Exploiting the type-1 Interferon pathway in the treatment and prediction of breast cancer metastasis — ASN Events
  1. Schedule
  2. Poster Session 2
  3. Exploiting the type-1 Interferon pathway in the treatment and prediction of breast cancer metastasis

Exploiting the type-1 Interferon pathway in the treatment and prediction of breast cancer metastasis (#321)

Jai Rautela 1 2 3 , Nikola Baschuk 1 , Tim Molloy 4 , Sandra O'Toole 4 5 6 , Paul J Hertzog 7 , Robin L Anderson 2 3 , Belinda S Parker 1
  1. La Trobe Institute for Molecular Sciences, La Trobe University, Melbourne, VIC, Australia
  2. Sir Peter MacCallum Department of Oncology, The University of Melbourne, Melbourne, VIC, Australia
  3. Peter MacCallum Cancer Centre, Melbourne, VIC, Australia
  4. The Kinghorn Cancer Centre, Garvan Institute of Medical Research, Sydney, NSW, Australia
  5. Sydney Medical School, University of Sydney, Sydney, NSW, Australia
  6. Royal Prince Alfred Hospital, Sydney, NSW, Australia
  7. Monash Institute of Medical Research, Monash University, Melbourne, VIC, Australia

Metastatic disease accounts for almost all breast cancer related deaths. The immune mechanisms that dictate this spread to key sites such as the lung and bone are only now emerging. Our recent work emphasizes the role of the host immune system in restricting breast cancer metastasis, and that the balance between pro- and anti-metastatic immune responses is a critical determinant of metastatic progression. Previous studies in our laboratory using the syngeneic 4T1.2 breast cancer model have shown that breast tumour cells suppress their intrinsic type-1 interferon (IFN) pathway, and hence type-1 IFN secretion, in order to evade host immunosurveillance and metastasise to bone. These findings are supported by a significant correlation between patients with low primary tumour expression of this pathway and increased risk of bone relapse. Taken together, this highlights the type-1 IFN pathway as an attractive target for novel anti-metastatic agents. 

In order to stimulate a systemic IFN response, we have utilized toll-like receptor (TLR) agonists and are currently evaluating their potential as anti-metastatic agents. Treatment of tumour bearing animals with the double-stranded RNA mimetic, Poly(I:C), potently suppressed metastasis to bone and lung and this was associated with enhanced activation of the NK cell compartment. These effects were superior to that observed by direct administration of IFN alpha. In addition to a closer examination of the cellular and molecular mechanisms that underpin the efficacy of these anti-metastatic agents, we are investigating the relevance of combining such therapies with common chemotherapeutics.
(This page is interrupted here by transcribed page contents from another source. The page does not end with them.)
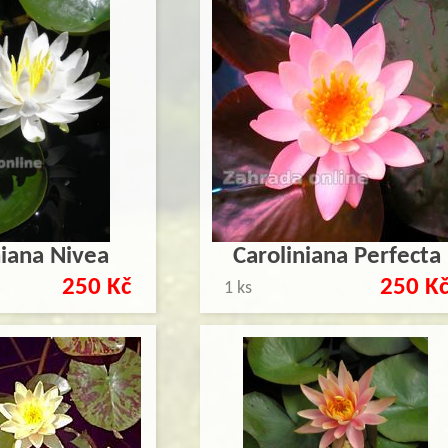
niana Nivea
Caroliniana Perfecta
250 Kč
250 K
1 ks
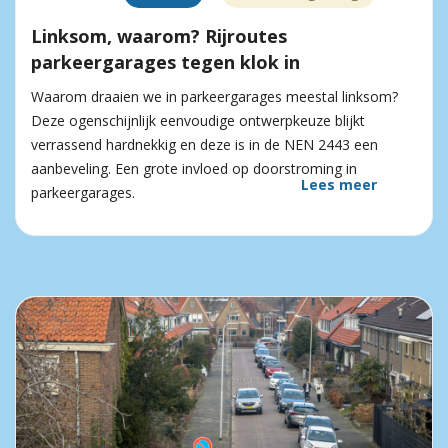
Linksom, waarom? Rijroutes
parkeergarages tegen klok in
Waarom draaien we in parkeergarages meestal linksom?
Deze ogenschijnlijk eenvoudige ontwerpkeuze blijkt
verrassend hardnekkig en deze is in de NEN 2443 een
aanbeveling. Een grote invloed op doorstroming in
Lees meer
parkeergarages.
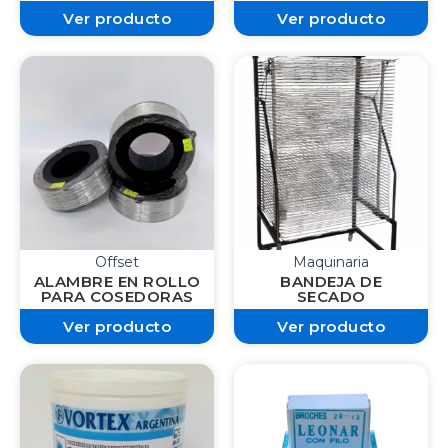
Ver producto
Ver producto
Offset
Maquinaria
ALAMBRE EN ROLLO
BANDEJA DE
PARA COSEDORAS
SECADO
Ver producto
Ver producto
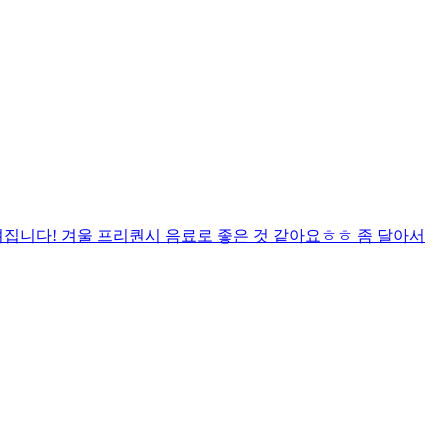
집니다! 겨울 프리퀀시 음료로 좋은 것 같아요ㅎㅎ 좀 달아서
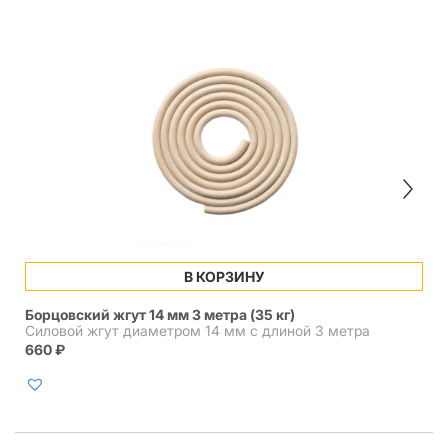
В КОРЗИНУ
Борцовский жгут 14 мм 3 метра (35 кг)
Силовой жгут диаметром 14 мм с длиной 3 метра
660
₽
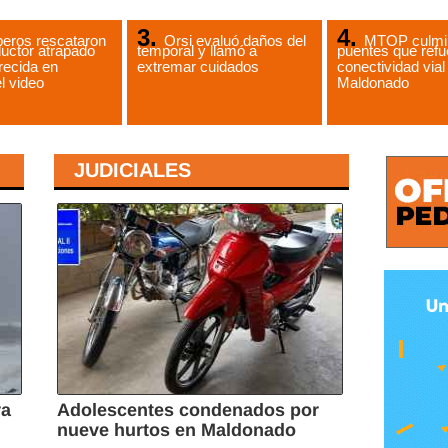
eros rescataron
Orsi evaluó daños del
MTOP culmin
uctor atrapado
temporal y llamó a
puentes que refu
recida en
extremar cuidados
conectividad vial
l video
Maldonado
JUDICIALES
ra
Adolescentes condenados por
nueve hurtos en Maldonado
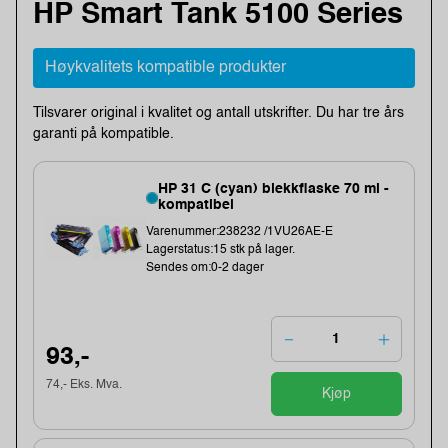
HP Smart Tank 5100 Series
Høykvalitets kompatible produkter
Tilsvarer original i kvalitet og antall utskrifter. Du har tre års
garanti på kompatible.
HP 31 C (cyan) blekkflaske 70 ml -
kompatibel
Varenummer:238232 /1VU26AE-E
Lagerstatus:15 stk på lager.
Sendes om:0-2 dager
93,-
74,- Eks. Mva.
Kjøp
Finally, we have uncovered that the expression of a novel set of interferon-regulated genes in a patient’s primary tumour is able to accurately predict metastasis-free survival. Our data suggest that utilisation of these biomarkers and IFN-based therapies may have a significant clinical impact in reducing rates of metastatic breast cancer.

We gratefully acknowledge the support of the Cancer Council of Victoria, Sydney Breast Cancer Foundation and the NHMRC of Australia.